Unix as IDE: Revisions

This entry is part 7 of 7 in the series Unix as IDE.

Version control is now seen as an indispensable part of professional software development, and GUI IDEs like Eclipse and Visual Studio have embraced it and included support for industry standard version control systems in their products. Modern version control systems trace their lineage back to Unix concepts from programs such as diff and patch however, and there are plenty of people who will insist that the best way to use a version control system is still at a shell prompt.

In this last article in the Unix as an IDE series, I’ll follow the evolution of common open-source version control systems from the basic concepts of diff and patch, among the very first version control tools.

diff, patch, and RCS

A central concept for version control systems has been that of the unified diff, a file expressing in human and computer readable terms a set of changes made to a file or files. The diff command was first released by Douglas McIlroy in 1974 for the 5th Edition of Unix, so it’s one of the oldest commands still in regular use on modern systems.

A unified diff, the most common and interoperable format, can be generated by comparing two versions of a file with the following syntax:

$ diff -u example.{1,2}.c
--- example.1.c    2012-02-15 20:15:37.000000000 +1300
+++ example.2.c    2012-02-15 20:15:57.000000000 +1300
@@ -1,8 +1,9 @@
 #include <stdio.h>
+#include <stdlib.h> 

 int main (int argc, char* argv[]) { printf("Hello, world!\n");
-    return 0;
+    return EXIT_SUCCESS; }

In this example, the second file has a header file added, and the call to return changed to use the standard EXIT_SUCCESS rather than a literal 0 as the return value for main(). Note that the output for diff also includes metadata such as the filename that was changed and the last modification time of each of the files.

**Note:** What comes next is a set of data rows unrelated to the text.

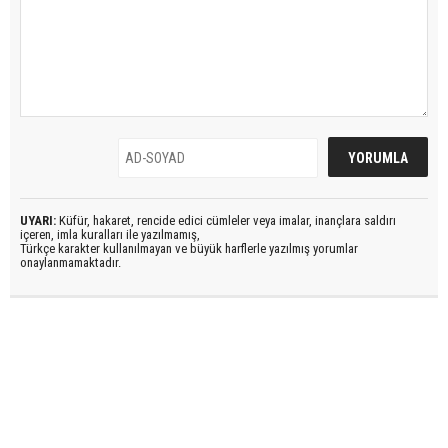
UYARI:
Küfür, hakaret, rencide edici cümleler veya imalar, inançlara saldırı
içeren, imla kuralları ile yazılmamış,
Türkçe karakter kullanılmayan ve büyük harflerle yazılmış yorumlar
onaylanmamaktadır.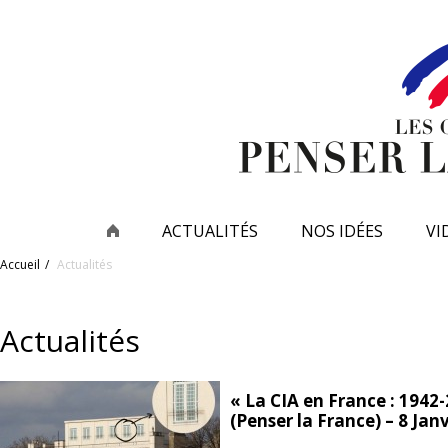
ACTUALITÉS
NOS IDÉES
VI
Accueil
Actualités
Actualités
« La CIA en France : 1942
(Penser la France) – 8 Jan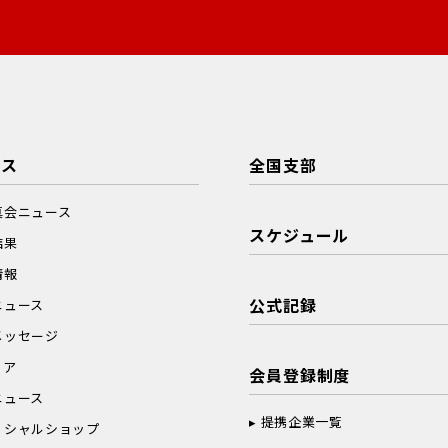
ース
全国支部
真会ニュース
スケジュール
結果
情報
公式記録
ニュース
メッセージ
ィア
会員登録制度
ニュース
提携企業一覧
ィシャルショップ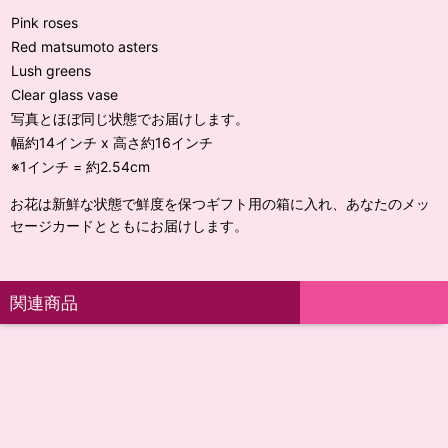
Pink roses
Red matsumoto asters
Lush greens
Clear glass vase
写真とほぼ同じ状態でお届けします。
幅約14インチ x 高さ約16インチ
※1インチ = 約2.54cm
お花は新鮮な状態で鮮度を保つギフト用の箱に入れ、あなたのメッ
セージカードとともにお届けします。
関連商品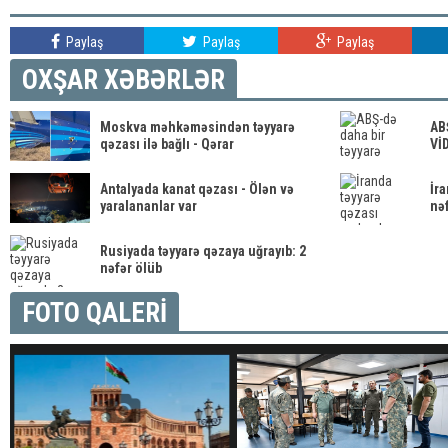
Paylaş
Paylaş
Paylaş
OXŞAR XƏBƏRLƏR
Moskva məhkəməsindən təyyarə
ABŞ
qəzası ilə bağlı - Qərar
Vİ
Antalyada kanat qəzası - Ölən və
İr
yaralananlar var
nəf
Rusiyada təyyarə qəzaya uğrayıb: 2
nəfər ölüb
FOTO QALERİ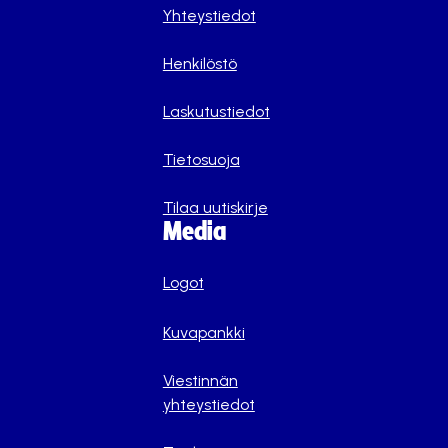
Yhteystiedot
Henkilöstö
Laskutustiedot
Tietosuoja
Tilaa uutiskirje
Media
Logot
Kuvapankki
Viestinnän
yhteystiedot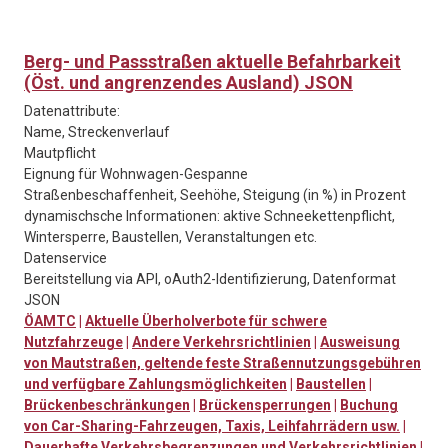
Berg- und Passstraßen aktuelle Befahrbarkeit
(Öst. und angrenzendes Ausland) JSON
Datenattribute:
Name, Streckenverlauf
Mautpflicht
Eignung für Wohnwagen-Gespanne
Straßenbeschaffenheit, Seehöhe, Steigung (in %) in Prozent
dynamischsche Informationen: aktive Schneekettenpflicht,
Wintersperre, Baustellen, Veranstaltungen etc.
Datenservice
Bereitstellung via API, oAuth2-Identifizierung, Datenformat
JSON
ÖAMTC
|
Aktuelle Überholverbote für schwere
Nutzfahrzeuge
|
Andere Verkehrsrichtlinien
|
Ausweisung
von Mautstraßen, geltende feste Straßennutzungsgebühren
und verfügbare Zahlungsmöglichkeiten
|
Baustellen
|
Brückenbeschränkungen
|
Brückensperrungen
|
Buchung
von Car-Sharing-Fahrzeugen, Taxis, Leihfahrrädern usw.
|
Dauerhafte Verkehrsbegrenzungen und Verkehrsrichtlinien
|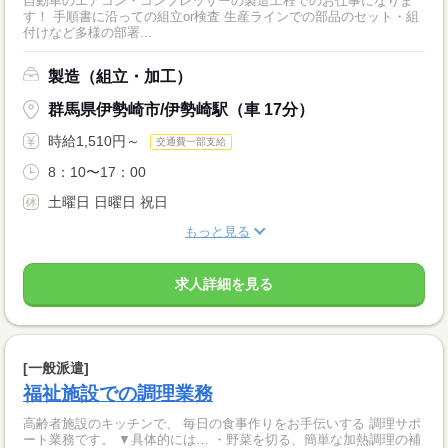
自動車のエアコン・コンプレッサーの製造工程でのお仕事になりま
す！ 手順書に沿っての組立or検査 生産ラインでの部品のセット・組
付けなど多様の部署...
製造（組立・加工）
群馬県伊勢崎市/伊勢崎駅（車 17分）
時給1,510円～
交通費一部支給
8：10〜17：00
土曜日 日曜日 祝日
もっと見る
求人詳細を見る
[一般派遣]
福祉施設での調理業務
高齢者施設のキッチンで、 毎日の食事作りをお手伝いする 調理サポ
ート業務です。 ▼具体的には… ・野菜を切る、簡単な加熱調理の補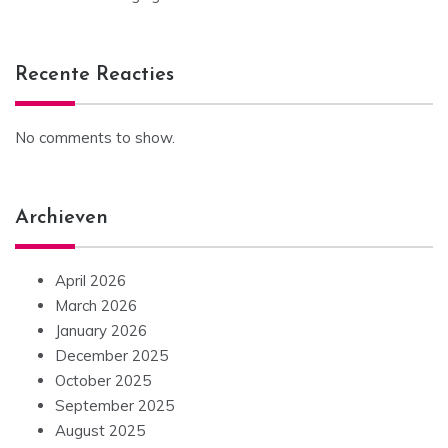
Recente Reacties
No comments to show.
Archieven
April 2026
March 2026
January 2026
December 2025
October 2025
September 2025
August 2025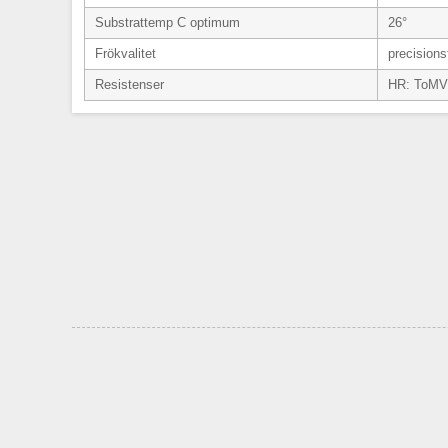
Substrattemp C optimum
26°
Frökvalitet
precisions
Resistenser
HR: ToMV 0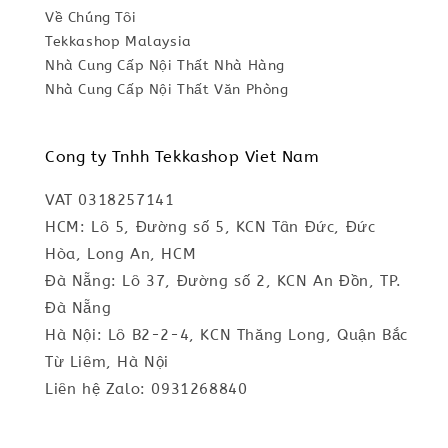
Về Chúng Tôi
Tekkashop Malaysia
Nhà Cung Cấp Nội Thất Nhà Hàng
Nhà Cung Cấp Nội Thất Văn Phòng
Cong ty Tnhh Tekkashop Viet Nam
VAT 0318257141
HCM: Lô 5, Đường số 5, KCN Tân Đức, Đức
Hòa, Long An, HCM
Đà Nẵng: Lô 37, Đường số 2, KCN An Đồn, TP.
Đà Nẵng
Hà Nội: Lô B2-2-4, KCN Thăng Long, Quận Bắc
Từ Liêm, Hà Nội
Liên hệ Zalo: 0931268840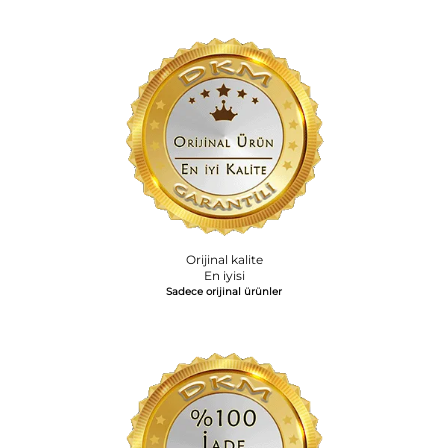
Orijinal kalite
En iyisi
Sadece orijinal ürünler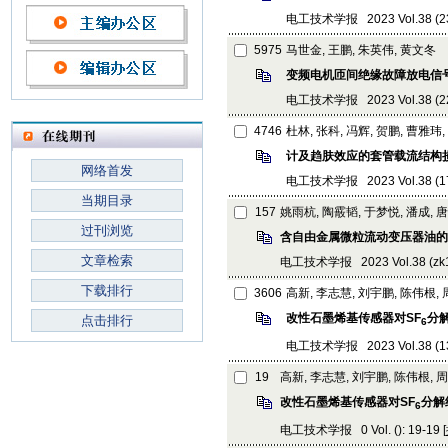
电工技术学报 2023 Vol.38 (23):
5975
马世金, 王鹏, 朱英伟, 黄文冬
变频电机匝间绝缘故障放电信
电工技术学报 2023 Vol.38 (22):
4746
杜林, 张科, 冯辉, 贺鹏, 曹雅玮,
计及趋肤效应的套管载流结构
网络首发
电工技术学报 2023 Vol.38 (17):
当期目录
157
姚雨杭, 陶霰韬, 于梦悦, 潘成, 
过刊浏览
含自由金属微粒流动变压器油的
文章检索
电工技术学报 2023 Vol.38 (zk1):
下载排行
3606
高新, 李志慧, 刘宇鹏, 陈伟根,
改性石墨烯基传感器对SF
分
点击排行
6
电工技术学报 2023 Vol.38 (13):
19
高新, 李志慧, 刘宇鹏, 陈伟根, 
改性石墨烯基传感器对SF
分解
6
电工技术学报 0 Vol. (): 19-19 [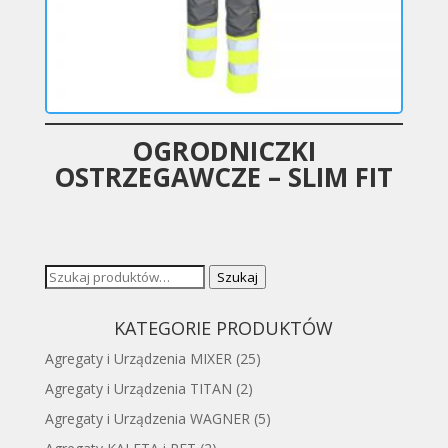
OGRODNICZKI
OSTRZEGAWCZE – SLIM FIT
Szukaj:
Szukaj
KATEGORIE PRODUKTÓW
Agregaty i Urządzenia MIXER
(25)
Agregaty i Urządzenia TITAN
(2)
Agregaty i Urządzenia WAGNER
(5)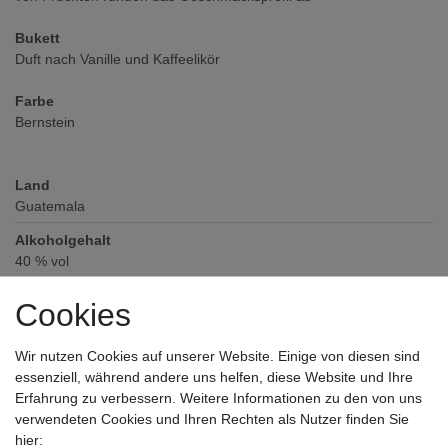
Bukett
Duft nach Vanille und Kaffeelikör
Farbe
Bernstein
Land
Guatemala
Alkoholgehalt
40
% vol
Verschluss
Cookies
Griffkork
Zutaten / Allergene
Wir nutzen Cookies auf unserer Website. Einige von diesen sind
enthält keine deklarationspflichtigen Allergene und Zusatzstoffe
essenziell, während andere uns helfen, diese Website und Ihre
Erfahrung zu verbessern. Weitere Informationen zu den von uns
Hersteller / Importeur
verwendeten Cookies und Ihren Rechten als Nutzer finden Sie
Diageo Germany GmbH, Reeperbahn 1, 20359 Hamburg
hier:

A primitive form of version control for larger code bases was thus for developers to trade diff output, called patches in this context, so that they could be applied to one another’s code bases with the patch tool. We could save the output from diff above as a patch like so:

$ diff -u example.{1,2}.c > example.patch

We could then send this patch to a developer who still had the old version of the file, and they could automatically apply it with:

$ patch example.1.c < example.patch

A patch can include diff output from more than one file, including within subdirectories, so this provides a very workable way to apply changes to a source tree.

The operations involved in using diff output to track changes were sufficiently regular that for keeping in-place history of a file, the Source Code Control System and the Revision Control System that has pretty much replaced it were developed. RCS enabled “locking” files so that they could not be edited by anyone else while “checked out” of the system, paving the way for other concepts in more developed version control systems.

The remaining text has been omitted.